Models conditioned on point labels exhibit deliberate, hesitant adjustment motions when approaching the target, suggesting improved spatial awareness.
π0 pre-training provides limited benefit for dVRK — training from scratch yields only slightly lower performance than fine-tuning from a checkpoint.
The high-level policy achieves an F1 of 0.92 with 100% accuracy in task-transition detection, and is not the system bottleneck.

Highlights & Insights¶

First end-to-end autonomous suturing benchmark and dataset demonstrated on real hardware.
UV-marker-based puncture precision measurement goes beyond conventional coarse-grained task completion evaluation.
The DAgger-inspired recovery demonstration strategy offers a practical engineering insight.
The fact that ACT — a compact, task-specific model — outperforms large VLAs on small-scale homogeneous data raises important questions about the role of model scale and pre-training in surgical robotics.

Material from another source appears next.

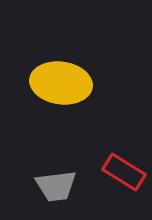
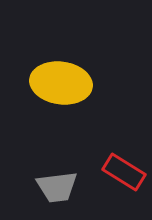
gray trapezoid: moved 1 px right, 1 px down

Limitations & Future Work¶

Only 10 trials per experiment, limiting statistical power.
Target puncture points are currently selected manually; full autonomy requires automated goal specification.
Generalization to different materials (e.g., real tissue, simulated blood) is not evaluated.
Clinically relevant metrics (bite depth, tissue trauma, suture tension) are not included.
Only ACT achieves end-to-end success, leaving a substantial gap before clinical deployment.

This work extends the hierarchical surgical learning framework of SRT-H to the highly dexterous task of suturing.
It complements the simulation-based suturing work of SurgicAI by advancing the problem to real hardware.
A promising direction: VLA pre-training for surgical scenarios may require data specifically tailored to bimanual manipulation.

Rating¶

Novelty: ⭐⭐⭐⭐ — Significant benchmark and dataset contributions; the goal-conditioning approach is relatively straightforward but effective.
Experimental Thoroughness: ⭐⭐⭐⭐⭐ — Multi-model comparison, ablations, generalization tests, and statistical analysis are comprehensive.
Writing Quality: ⭐⭐⭐⭐ — Well-organized with rigorous metric definitions.
Value: ⭐⭐⭐⭐⭐ — Fills a critical gap by providing the first end-to-end autonomous suturing benchmark in surgical robotics.